Remarks for the Arts Education Honor Societies Induction Ceremony at Northwood High School, December 7, 2009…
I’m very excited to be here tonight to celebrate your achievements as well as the establishment of honor societies at Northwood for all four of our arts disciplines! That makes this is something of a commencement for you and Northwood as well
So, whether it’s the season of the year or the nature of the event, I thought I’d to spend a few minutes focusing on
Reflection & Anticipation:
Not a Lesson from 3 Spirits, but 3 Lessons from 1 Spirit
About 10 years ago, I read an article about a friend of mine. His life had taken a circuitous route to his present position as a pediatric anesthesiologist. The article included an 1843 quote from the Danish philosopher Kierkegaard that has turned out to be signifcant for me and I think can be for you as well.
“Life can only be understood backwards; but it must be lived forwards.”
Keeping that in mind, I have 3 quick recommendations for you.
1) Get the best book I’ve read all year—The Element by Sir Ken Robinson.

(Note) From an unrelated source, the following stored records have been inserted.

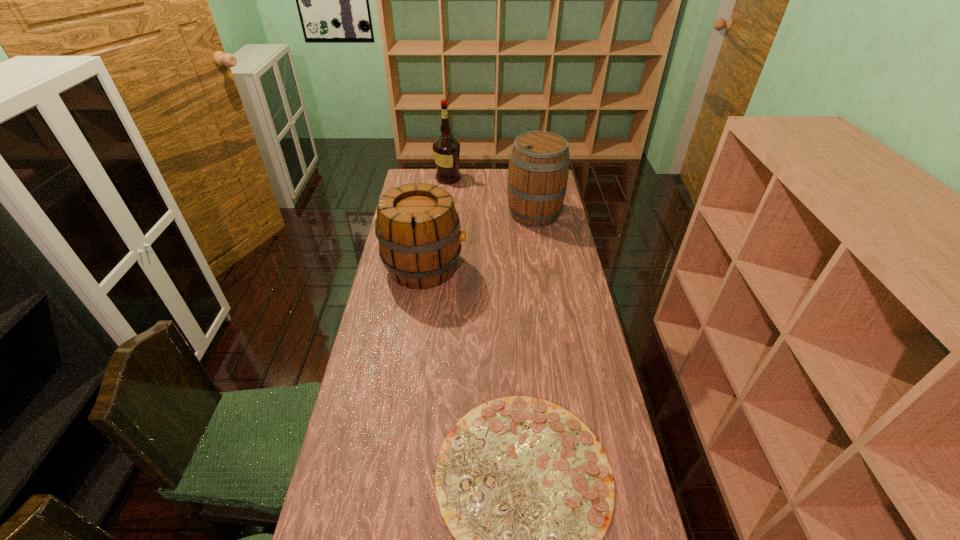 I want to click on cider at the left edge, so click(418, 229).

In order to click on object that is at the right edge in this screenshot , I will do `click(538, 170)`.

You are a GUI agent. You are given a task and a screenshot of the screen. Output one action in this format:
    pyautogui.click(x=<x>, y=<y>)
    Task: Click on the object positioned at the far left corner
    Image resolution: width=960 pixels, height=540 pixels.
    Given the screenshot: What is the action you would take?
    pyautogui.click(x=446, y=149)

In the image, there is a desktop. In order to click on vacant space at the far edge in this screenshot , I will do `click(444, 189)`.

This screenshot has width=960, height=540. In order to click on vacant space at the left edge in this screenshot , I will do `click(396, 312)`.

At what (x,y) coordinates should I click in order to perform the action: click on vacant space at the right edge. Please return your answer as a coordinate pair (x, y). The width and height of the screenshot is (960, 540). Looking at the image, I should click on [x=586, y=338].

At what (x,y) coordinates should I click in order to perform the action: click on vacant area between the farthest object and the farther cider. Please return your answer as a coordinate pair (x, y). This screenshot has width=960, height=540. Looking at the image, I should click on (492, 196).

Identify the location of empty space that is in between the farthest object and the right cider. (492, 196).

At what (x,y) coordinates should I click in order to perform the action: click on empty location between the second farthest object and the shorter cider. Please return your answer as a coordinate pair (x, y). The width and height of the screenshot is (960, 540). Looking at the image, I should click on (480, 240).

Locate an element on the screen. vacant point located between the alcohol and the third nearest object is located at coordinates (492, 196). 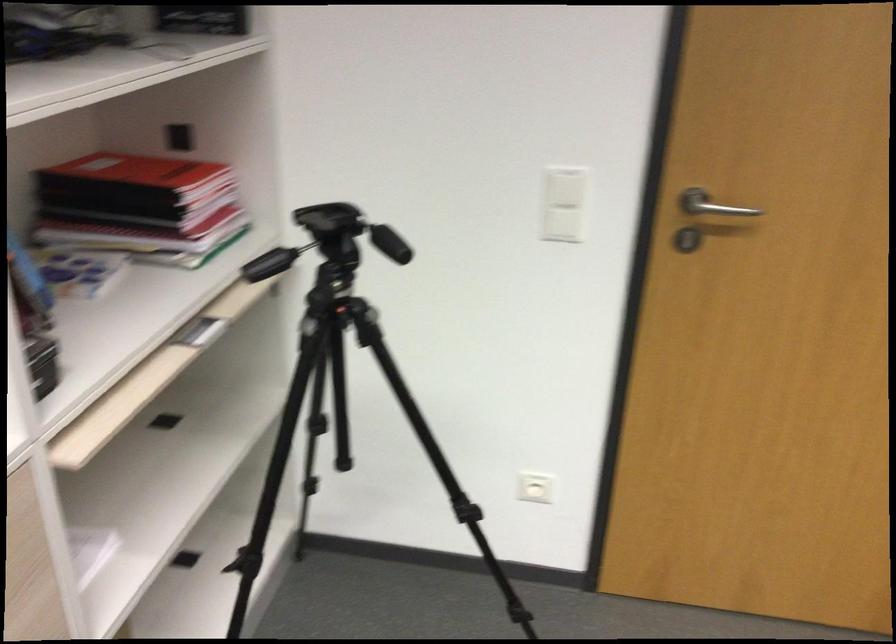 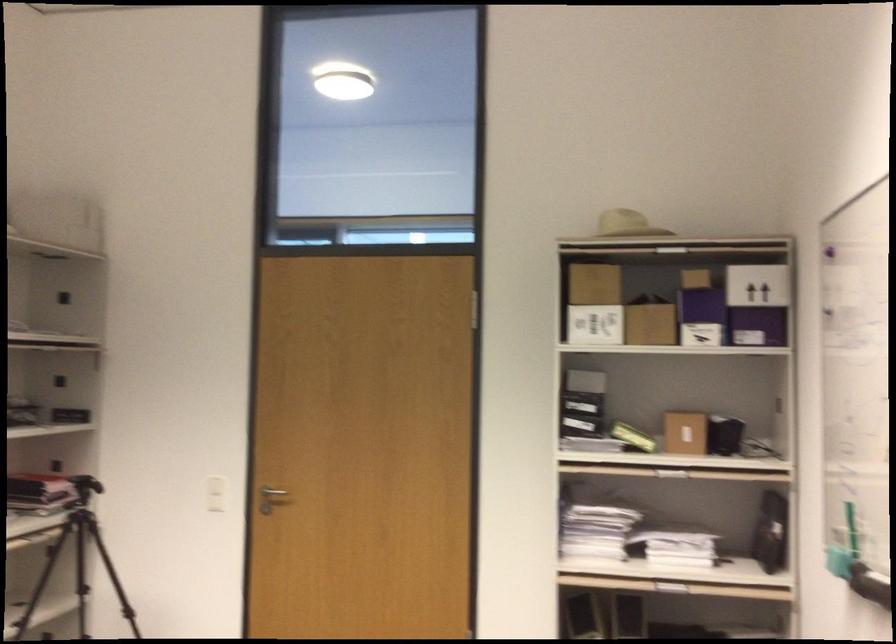 In the second image, find the point that corresponds to (x=688, y=210) in the first image.

(272, 491) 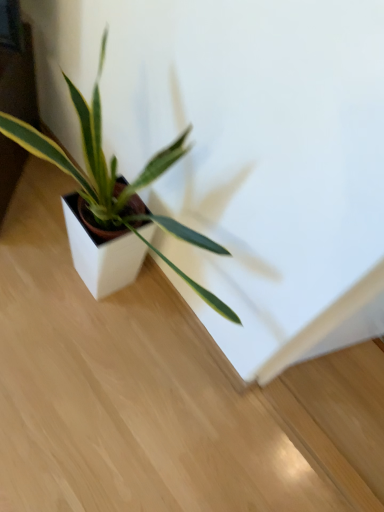 I want to click on free space on the front side of green matte plant at center-left, so click(x=66, y=417). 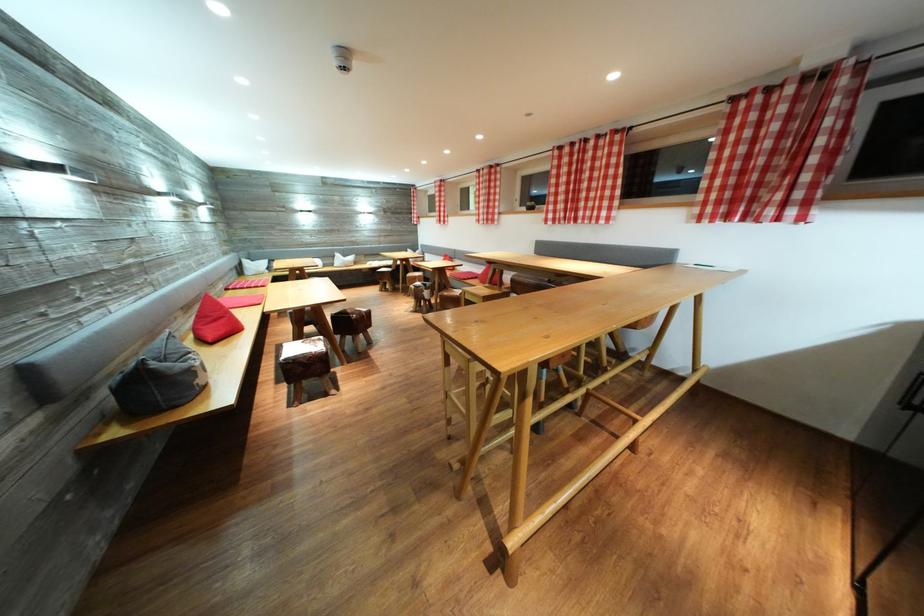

Robinson received his PhD from the University of London, led the Arts in Schools Project to improve teaching of the arts, chaired the National Advisory Committee on Creative & Cultural Education, and was knighted by Queen Elizabeth in 2003. He has served as an advisor to groups as diverse as the Royal Shakespeare Company, IBM, The Girl Scouts of America and the Hong Kong Council for Academic Accreditation. You can download his book at iTunes or at Audible.com. [I recommend the audiobook, because he’s a great storyteller and very funny.] Or go listen to his presentation at TED [www.ted.com] called Do Schools Kill Creativity?
The subtitle of The Element is How Finding Your Passion Changes Everything. For Robinson, “the Element” is finding the place where the things you are good at intersect with the things you love to do. We are here tonight celebrating achievements and aptitudes you have already displayed. But only you know if music or dance or visual arts or theatre are things for which you have a passion. Robinson’s book recounts stories of lots of very successful people—artists, authors, economists, musicians—some of whom were great students. Others spent years recovering from their academic experience before finding success. They reflect on those moments of epiphany when they discovered the intersection of their aptitude and their passion.
2) Identify, Create & Participate in Significant Traditions
Traditions—personal, family, religious, social, academic, & professional surround us.
We are here in the midst of an environment full of traditions—the academic calendar, football weekends [i.e., marching band season], holiday concerts, exams. I’ve spent more than 30 years on campus and the traditions are one of the reasons why. Tonight we start a new one here. And you’ll always be a part of this very first year when Northwood began Honor Societies in all the arts disciplines.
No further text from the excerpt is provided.